Kigali — The UK based firm, De La Rue has been approved to make state-of the-art Rwandan electronic driving licenses.
The project has been attached to the ongoing national identity card project that De La Rue is already undertaking.
This comes after the parliament; lower chamber of deputies passed the bill to issue the new electronic driving licenses to cost Rwf50, 000(close to $92) each while the old one costs half of it.
However, the public has expressed worries on the cost of the new driving permit saying that it is too expensive to afford.
The officials attribute the final price of the permit to the costly technology and material used in manufacturing.
They also say that the government wanted the state of art driving permit to prevent duplication. This is meant to store the owner's information in the country's database for national security reasons.
De La Rue won the tender worth $18million to work on the two projects. Officials say that works to write the new driving license will start immediately after the national IDs are issued.

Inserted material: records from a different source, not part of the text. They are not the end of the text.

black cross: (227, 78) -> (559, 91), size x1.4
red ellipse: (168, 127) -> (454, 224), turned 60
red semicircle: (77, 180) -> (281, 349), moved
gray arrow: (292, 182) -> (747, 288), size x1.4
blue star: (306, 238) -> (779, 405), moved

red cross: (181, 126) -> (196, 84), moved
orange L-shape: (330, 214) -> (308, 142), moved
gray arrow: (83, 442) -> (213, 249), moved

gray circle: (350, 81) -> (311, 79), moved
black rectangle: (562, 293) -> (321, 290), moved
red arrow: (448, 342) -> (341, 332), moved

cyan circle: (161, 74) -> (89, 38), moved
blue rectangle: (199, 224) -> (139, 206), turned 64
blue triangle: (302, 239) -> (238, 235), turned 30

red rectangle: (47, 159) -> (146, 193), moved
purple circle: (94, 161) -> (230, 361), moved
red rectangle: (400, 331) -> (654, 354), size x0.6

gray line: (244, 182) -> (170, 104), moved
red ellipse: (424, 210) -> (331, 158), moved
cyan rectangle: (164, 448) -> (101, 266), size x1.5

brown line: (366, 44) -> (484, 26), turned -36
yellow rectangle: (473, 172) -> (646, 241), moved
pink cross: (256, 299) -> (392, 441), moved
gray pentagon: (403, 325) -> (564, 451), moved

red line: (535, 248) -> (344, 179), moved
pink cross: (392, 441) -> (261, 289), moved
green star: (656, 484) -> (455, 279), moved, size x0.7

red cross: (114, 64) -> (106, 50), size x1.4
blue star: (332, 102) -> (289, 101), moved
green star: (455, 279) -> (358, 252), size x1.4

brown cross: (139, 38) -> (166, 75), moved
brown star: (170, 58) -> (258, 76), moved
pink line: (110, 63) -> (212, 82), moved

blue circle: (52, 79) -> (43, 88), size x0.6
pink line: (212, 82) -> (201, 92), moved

The cabinet had earlier wished to join the national identity card and the driving license in a single bag but because of lack of devices to read them, the proposal has been rejected.
In addition, Rwanda signed the international road safety convention that prohibits embedding driving license to other personal identification documents. However, officials say that in future, the two may be merged together.
All the driving license categories in Rwanda will be required to be electronic and the new categories that did not exist before such as A1 for the handicapped motorists and B1 for vehicles will be issued on the same technology and cost.